"There's a lot of money in motion there right now," she said. "Anytime there's money in motion or friction points in the portfolio, that's when ETFs can be additive for institutions."
Though McKinley declined to name the clients, they included multiple pension funds and one endowment, she said.
"BKLN is a really excellent proxy from a correlation perspective to the private credit asset class," said McKinley, referring to the $6.87 billion Invesco Senior Loan ETF by its ticker symbol.
One use case Invesco has seen is when an institutional client is looking to increase its private credit allocation and uses BKLN until it can find the right manager, she said.
"This is a common use case, interim beta," McKinley said.
Another use case that Invesco has seen is institutional clients using BKLN as a "liquid buffer," she said.
"For clients with a strategic long-term allocation to the asset class, the ETF can provide the liquidity to cost effectively adjust exposure, fund liabilities, etc.," McKinley said.
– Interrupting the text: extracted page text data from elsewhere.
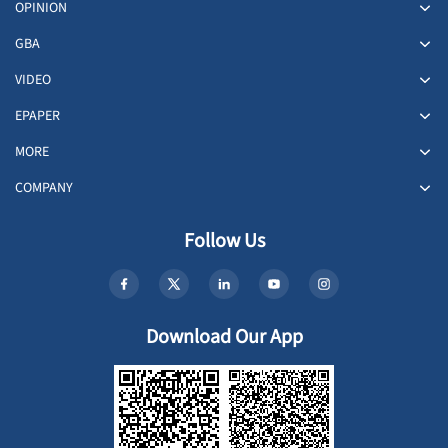
OPINION
GBA
VIDEO
EPAPER
MORE
COMPANY
Follow Us
Download Our App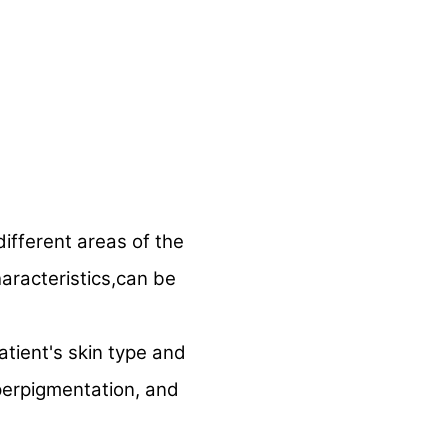
ifferent areas of the
aracteristics,can be
tient's skin type and
hyperpigmentation, and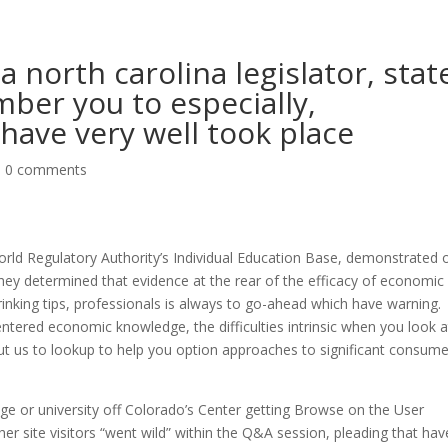
a north carolina legislator, stat
ber you to especially,
have very well took place
|
0 comments
orld Regulatory Authority’s Individual Education Base, demonstrated 
they determined that evidence at the rear of the efficacy of economic
inking tips, professionals is always to go-ahead which have warning.
-centered economic knowledge, the difficulties intrinsic when you look a
ut us to lookup to help you option approaches to significant consume
ege or university off Colorado’s Center getting Browse on the User
r site visitors “went wild” within the Q&A session, pleading that hav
BKLN is based on the Morningstar LSTA US Leveraged Loan 100 Index, according to an overview of the fund available on Invesco's website. The ETF typically will invest at least 80% of its total assets in the component securities that comprise the index.
"Index construction is key to maximizing tradability within the bank loan space," a February Invesco report on BKLN said.
"When designing BKLN, underlying market liquidity was a key consideration and is primarily why Invesco selected the Morningstar LSTA US Leveraged Loan 100 Index (LL100) as BKLN's underlying index," according to the report, which described BKLN as the world's largest, oldest and most liquid senior loan ETF.
Liquidity is "the ultimate institutional bait," said Bloomberg Intelligence Senior ETF Analyst Eric Balchunas.
"I don't care how big of a bank you are … you cannot manufacture the kind of liquidity that BKLN has every day," said Balchunas, adding that institutions can trade BKLN "and nobody even knows they're there. It's instant, they're anonymous."
To get into a private credit fund an institutional investor has to "call somebody, fill out paperwork, it's a whole deal," said the analyst, adding that BKLN is "like the SPY of senior loans," a reference to State Street Global Advisors' SPDR S&P 500 ETF Trust.
SPY, the first ETF listed in the U.S., had $500.3 billion in assets under management as of March 6, SSGA's website shows.
BKLN enables institutional investors to place bets quickly, Balchunas said.
"If they have an opinion, they want to bet on that opinion or hedge or whatever quickly, they'll just buy BKLN," he said.
BKLN had average daily trading volume of $161 million in 2023, according to Invesco data.
As of Jan. 31, Invesco had about $1.58 trillion in total assets under management.